Wait, Where's Spring?!

20120423-204504.jpg

In two days we’ve entered a deep freeze. The garden is full of tulips but you would never know it is spring by the weather. So what better than a hot spicy dinner to raise the temperature? We were over at Brian and Eric’s store yesterday, and we picked up a batch of kidney beans. Last night we cooked them up, so we had the perfect starting point. But chili seemed too obvious.

Instead, we cooked a batch of vegetables, including celery, carrot, onion pepper, and cauliflower. To this we added some beans, a chipotle, and a big handful of basil. After a good simmer, we sat down to a warming meal. Ahhh.

Big? Small? Veggie Curry for All…

Next on the agenda? Veggie curry.

Life threw a wrench in the works this week – our microwave went on the blink.

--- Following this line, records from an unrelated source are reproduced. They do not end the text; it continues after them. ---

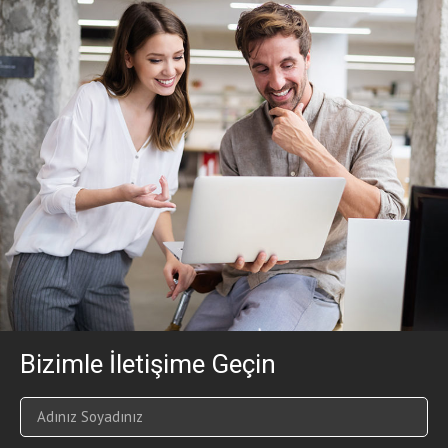
Bizimle İletişime Geçin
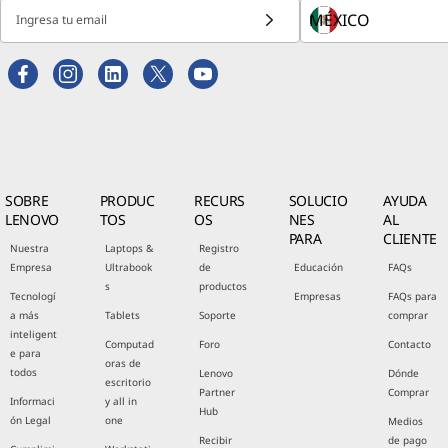
Ingresa tu email
SOBRE
PRODUC
RECURS
SOLUCIO
AYUDA
LENOVO
TOS
OS
NES
AL
PARA
CLIENTE
Nuestra
Laptops &
Registro
Empresa
Ultrabook
de
Educación
FAQs
s
productos
Tecnologí
Empresas
FAQs para
a más
Tablets
Soporte
comprar
inteligent
Computad
Foro
Contacto
e para
oras de
todos
Lenovo
Dónde
escritorio
Partner
Comprar
Informaci
y all in
Hub
ón Legal
one
Medios
Recibir
de pago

Now we don’t use the micro for much, mostly for starting baked potatoes for the grill, melting and thawing. Therein lies the problem. In our quest to avoid sodium, we like to make big batches of beans and keep them in the freezer. Same goes for brown rice. But we’re not always good about getting stuff out of the freezer early on. So we’ll start with directions:

If you didn’t get the beans out in time, and you don’t have a microwave: About 1/2 to 3/4 of an hour before you need them in a recipe, sit the container you froze them in, in a larger container of lukewarm water. This will help them thaw faster. Check from time to time. When they can be broken apart, they can be added to the recipe. This method also works for the rice; to reheat the rest of the way, add a tablespoon or so of water, and heat over low heat on the stovetop, in a non-stick pan. Or use a little oil and some diced celery, onion and mushrooms, and make it fried rice.

To make today’s veggie curry we started by baking a butternut squash. You cut the squash in half, and scoop out the seeds. Turn cut-side-down on a piece of parchment, on a cookie sheet. Bake half an hour (depending on the size, you may need ten more minutes) in a 400F oven. When you can pierce with a fork, it’s ready. Let it cool a bit so you can handle it.

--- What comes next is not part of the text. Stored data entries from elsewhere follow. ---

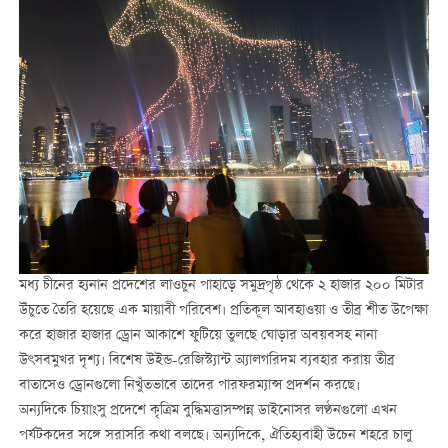
মধ্য চীনের হ্যনান প্রদেশের লাওচুন পাহাড়ে সমুদ্রপৃষ্ঠ থেকে ২ হাজার ২০০ মিটার
উঁচুতে তৈরি হয়েছে এক মায়াবী পরিবেশ। প্রতিকূল আবহাওয়া ও তীব্র শীত উপেক্ষা
করে হাজার হাজার ড্রোন আকাশে ফুটিয়ে তুলছে ঘোড়ার অবয়বসহ নানা
উৎসবমুখর দৃশ্য। বিশেষ উইন্ড-রেজিস্ট্যান্ট অ্যালগরিদম ব্যবহার করায় তীব্র
বাতাসেও ড্রোনগুলো নিখুঁতভাবে তাদের পারফরম্যান্স প্রদর্শন করছে।
অন্যদিকে চিয়াংসু প্রদেশে কৃত্রিম বুদ্ধিমত্তাসম্পন্ন ডাইনোসর লণ্ঠনগুলো এখন
পর্যটকদের সঙ্গে সরাসরি কথা বলছে। অন্যদিকে, ঐতিহ্যবাহী উচেন শহরে চালু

Meanwhile, cook an onion, a stalk of celery, a chopped bell pepper, a couple of sliced carrots, and some mushrooms in a medium-sized pan. Add a couple of cups of cooked kidney beans (check out our bean recipe in the recipe pages). De-glaze with a splash of wine. Pour in a bit of broth (not too much, maybe half a cup). Scoop in half of the squash and save the rest for a delicious soup…within a couple of days, or freeze for later.

Two tablespoons of curry paste are great for our hardy lot…but do it to taste. Use curry powder if you prefer. Or some garam masala, turmeric, and chili powder. Throw in a few green beans or asparagus – whatever’s handy and in season.

Let it simmer until it thickens. Serve with the rice. Your tummy will thank you.